What needs to be done:
How many lines in the data below contain the string "écran"? Answer with the number only.

Study material:

::::

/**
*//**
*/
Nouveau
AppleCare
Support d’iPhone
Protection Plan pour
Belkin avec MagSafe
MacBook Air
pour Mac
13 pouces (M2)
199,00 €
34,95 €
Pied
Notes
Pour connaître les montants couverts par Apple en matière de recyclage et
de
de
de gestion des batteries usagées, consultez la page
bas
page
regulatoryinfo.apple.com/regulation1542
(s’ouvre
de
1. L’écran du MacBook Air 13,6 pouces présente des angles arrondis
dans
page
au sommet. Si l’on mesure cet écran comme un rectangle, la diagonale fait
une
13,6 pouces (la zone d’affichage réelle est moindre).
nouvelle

::::

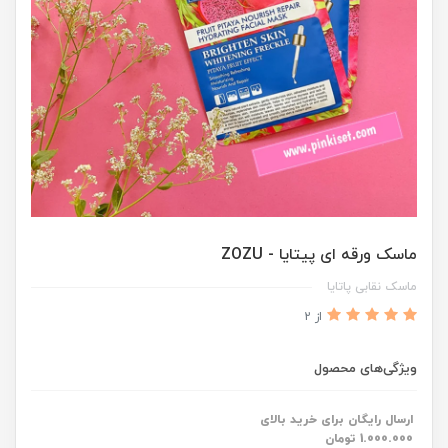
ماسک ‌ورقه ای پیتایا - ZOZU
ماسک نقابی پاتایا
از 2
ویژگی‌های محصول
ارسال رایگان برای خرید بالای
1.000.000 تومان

::::

Exercise output:
2